● **Information given**
== Segment start ==
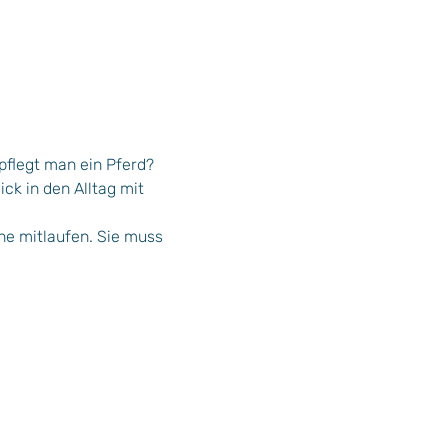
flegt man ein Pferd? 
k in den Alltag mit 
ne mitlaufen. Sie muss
== Segment end ==
== Segment start ==
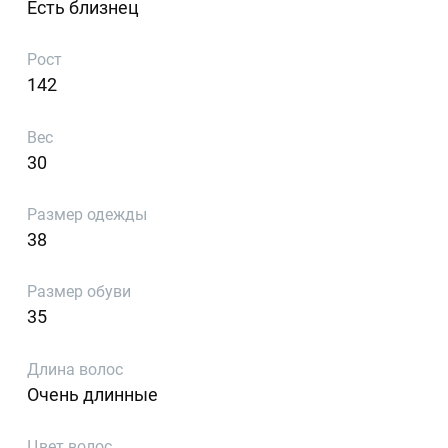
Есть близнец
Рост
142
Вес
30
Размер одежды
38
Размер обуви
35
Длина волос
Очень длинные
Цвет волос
== Segment end ==
● **Exercise aim**
Go to the line with "flegt man ein Pferd?" in the entries above and repeat every line from there through the line with "ne mitlaufen. Sie muss", exactly and with no other text.

● **Response to this task**
flegt man ein Pferd? 
k in den Alltag mit 
ne mitlaufen. Sie muss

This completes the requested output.